A number identifies interrupts and the kernel uses this number to execute a specific interrupt handler to process and respond to the interrupt. For example, as you type, the keyboard controller issues an interrupt to let the system know that there is new data in the keyboard buffer.The kernel notes the interrupt num- ber of the incoming interrupt and executes the correct interrupt handler.The interrupt handler processes the keyboard data and lets the keyboard controller know it is ready for more data
This is a pretty poor description. Things might be different now with USB keyboards, but this seems to discuss what would happen with an old PS/2 connection, where an "8042"-compatible chipset on your motherboard signals on an IRQ line to the CPU, which then executes whatever code is at the address stored in location 9 in the interrupt table (traditionally an array of pointers starting at address 0 in physical memory, though from memory you could change the address, and last time I played with this stuff PCs still had <1MB RAM and used different memory layout modes).
That dispatch process has nothing to do with the kernel... it's the way the hardware works. (The keyboard controller could be asked not to generate interrupts, allowing OS/driver software to "poll" it regularly to see if there happened to be new event data available, but it'd be pretty crazy to use that really).
Still, the code address from the interrupt table will point into the kernel or keyboard driver, and the kernel/driver code will read the keyboard event data from the keyboad controller's I/O port. For these hardware interrupt handlers, a primary goal is to get the data from the device and store it into a buffer as quickly as possible - both to ensure a return from the interrupt to whatever processing was happening, and because the keyboard controller can only handle one event at a time - it needs to be read off into the buffer before the next event.

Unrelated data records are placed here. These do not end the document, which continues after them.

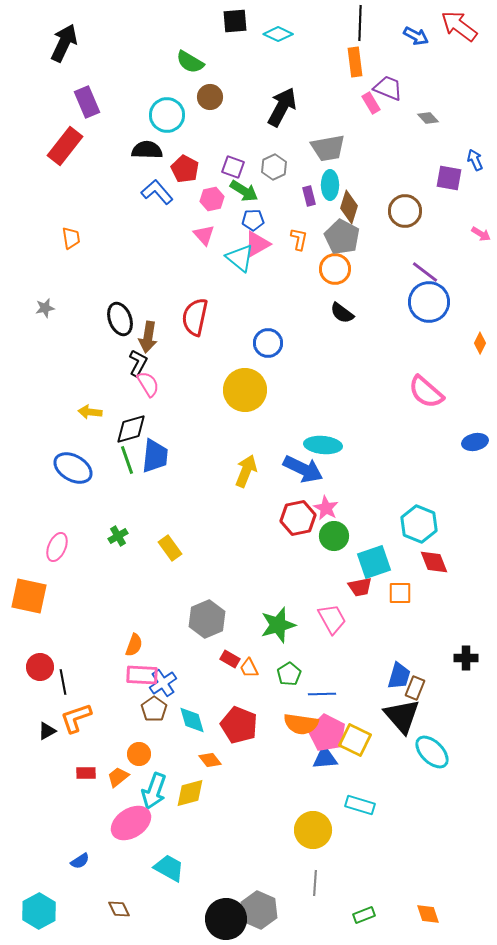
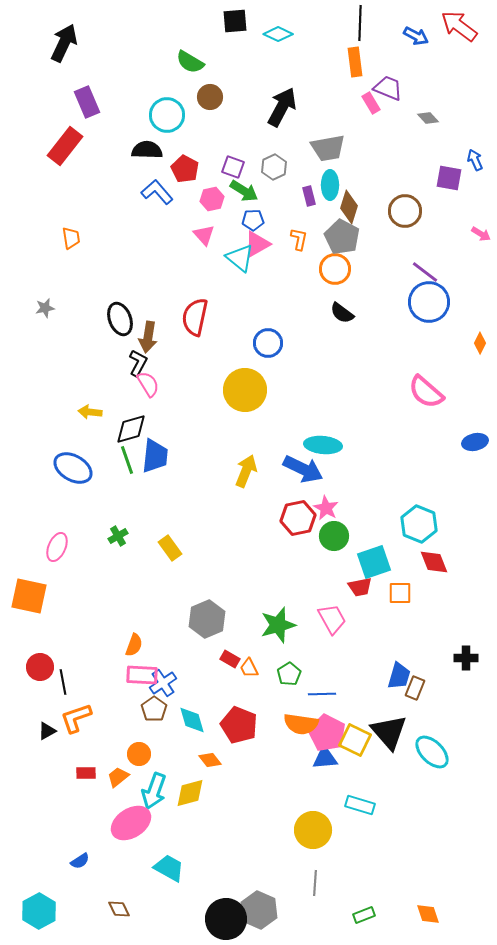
black triangle at (402, 716): moved 13 px left, 16 px down
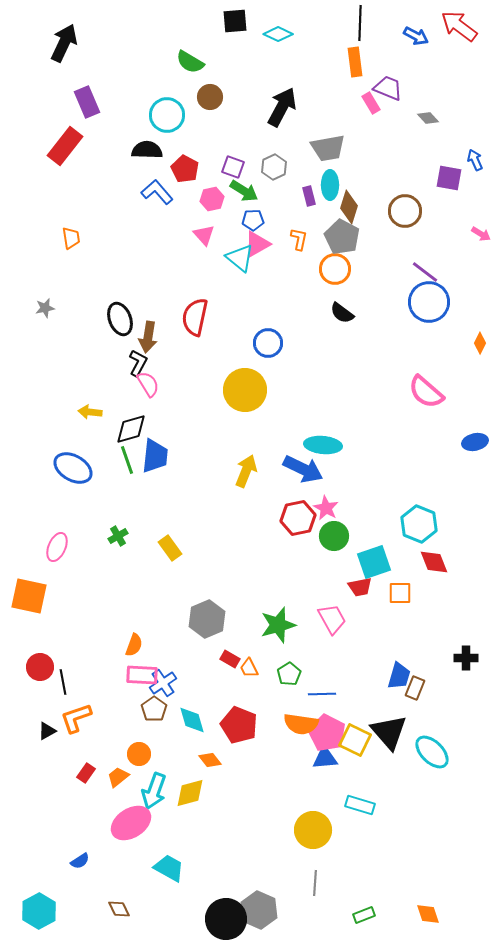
red rectangle at (86, 773): rotated 54 degrees counterclockwise
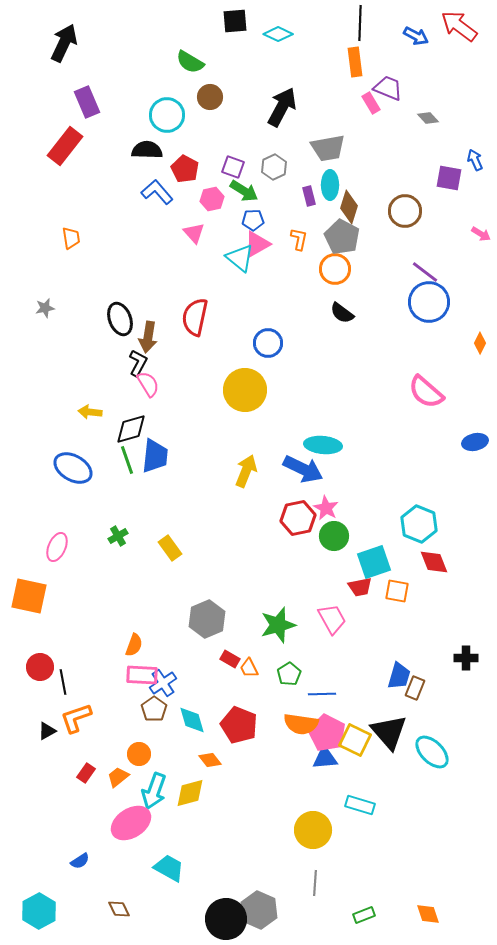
pink triangle at (204, 235): moved 10 px left, 2 px up
orange square at (400, 593): moved 3 px left, 2 px up; rotated 10 degrees clockwise
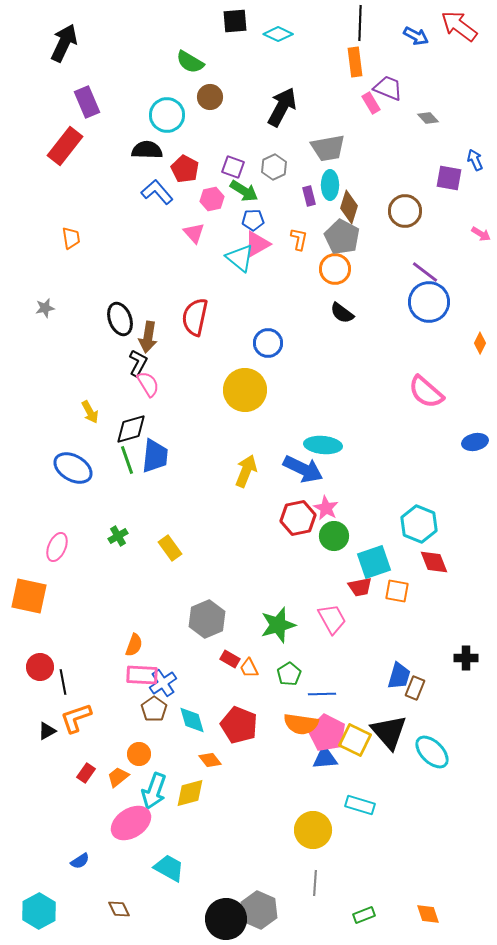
yellow arrow at (90, 412): rotated 125 degrees counterclockwise
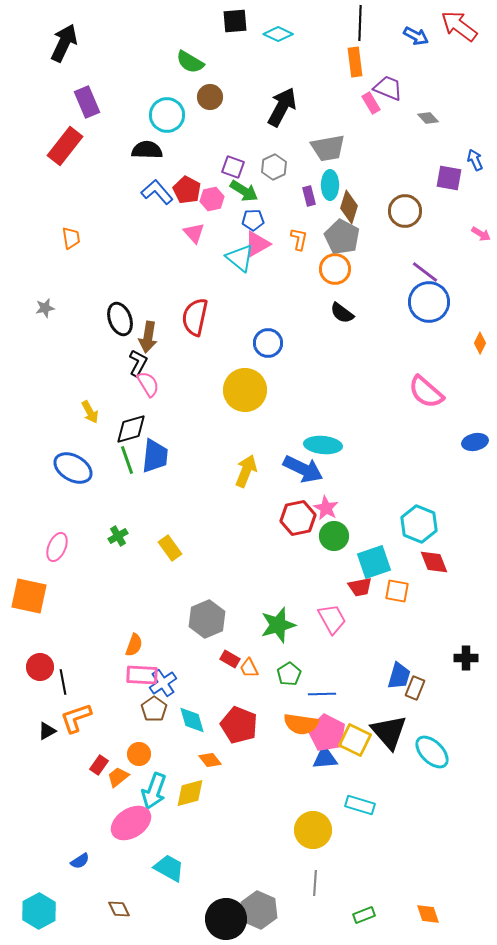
red pentagon at (185, 169): moved 2 px right, 21 px down
red rectangle at (86, 773): moved 13 px right, 8 px up
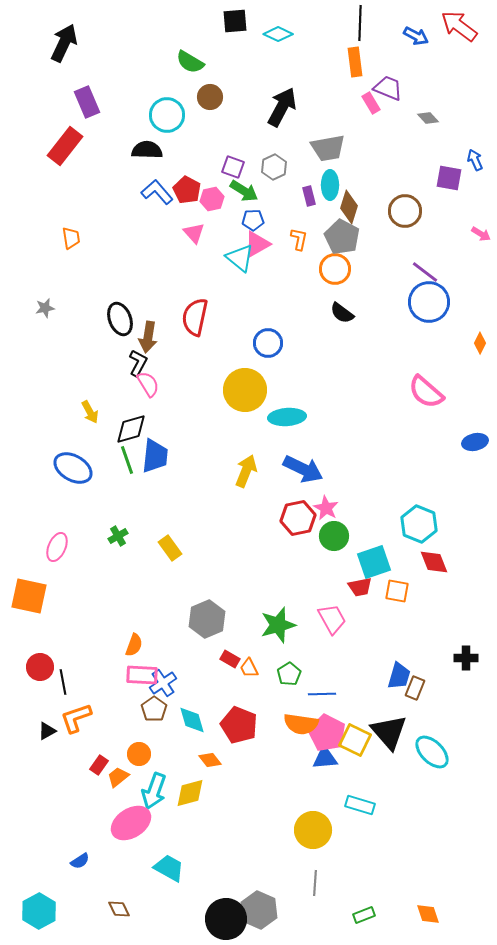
cyan ellipse at (323, 445): moved 36 px left, 28 px up; rotated 9 degrees counterclockwise
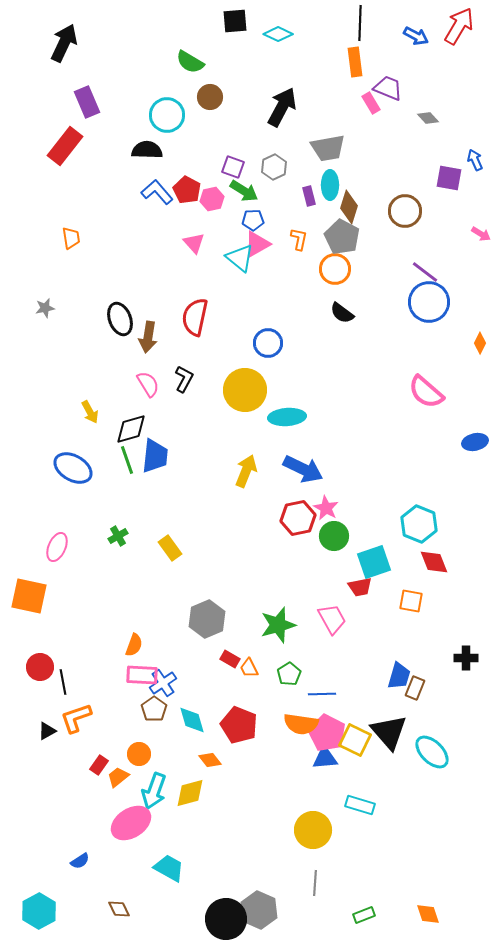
red arrow at (459, 26): rotated 84 degrees clockwise
pink triangle at (194, 233): moved 10 px down
black L-shape at (138, 363): moved 46 px right, 16 px down
orange square at (397, 591): moved 14 px right, 10 px down
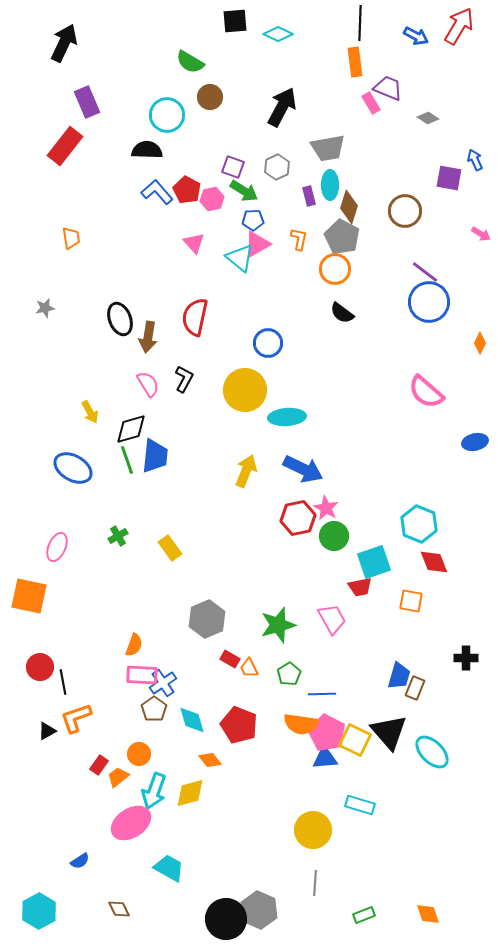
gray diamond at (428, 118): rotated 15 degrees counterclockwise
gray hexagon at (274, 167): moved 3 px right
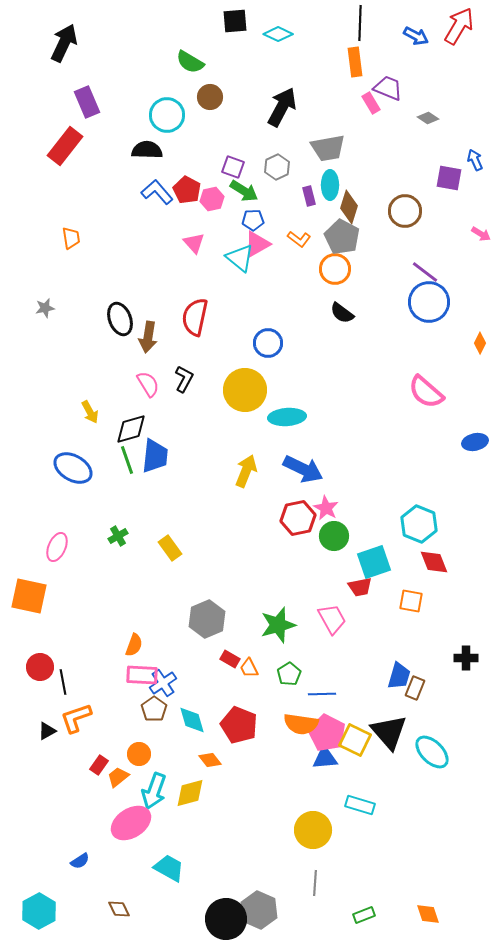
orange L-shape at (299, 239): rotated 115 degrees clockwise
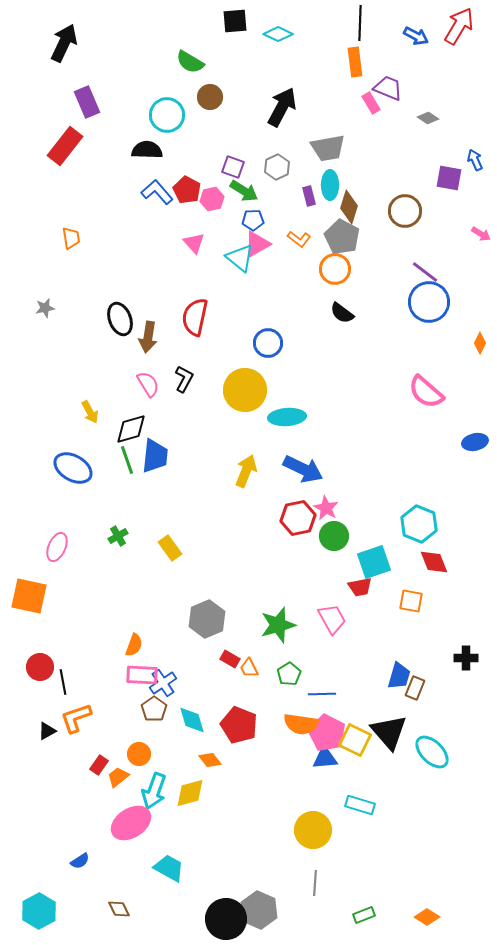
orange diamond at (428, 914): moved 1 px left, 3 px down; rotated 40 degrees counterclockwise
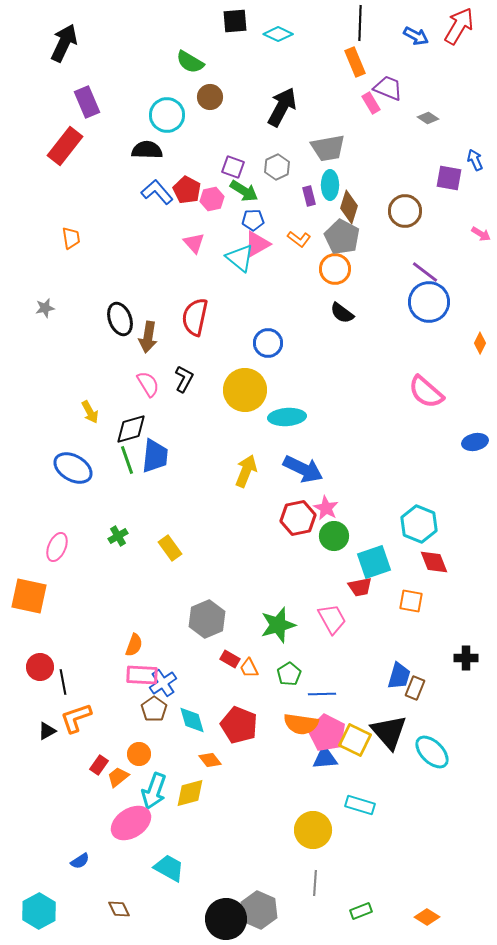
orange rectangle at (355, 62): rotated 16 degrees counterclockwise
green rectangle at (364, 915): moved 3 px left, 4 px up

It's then up to the OS/driver to either provide some kind of input availability signal to application software, or wait for the application software to attempt to read more keyboard input, but it can do it a "whenever you're ready" fashion. Whichever way, once an application has time to read and start responding to the input, things can happen that mean it takes an unexpectedly long amount of time: it could be that the extra keystroke triggers some complex repagination algorithm that takes a long time to run, or that the keystroke results in the program executing code that has been swapped out to disk (check wikipedia for "virtual memory"), in which case it could be only after the hard disk has read part of the program into memory that the program can continue to run. There are thousands of such edge cases involving window movement, graphics clipping algorithms, etc. that could account for the keyboard-handling code taking a long time to complete, and if other keystrokes have happened meanwhile they'll be read by the keyboard driver into that buffer, then only "perceived" by the application after the slow/blocking processing completes. It may well be that the processing consequent to all the keystrokes then in the buffer completes much more quickly: for example, if part of the program was swapped in from disk, that part may be ready to process the remaining keystrokes.
Why would Linux do better at this than Windows? Mainly because the Operating System, drivers and applications tend to be "leaner and meaner"... less bloated software (like C++ vs C# .NET), less wasted memory, so less swapping and delays.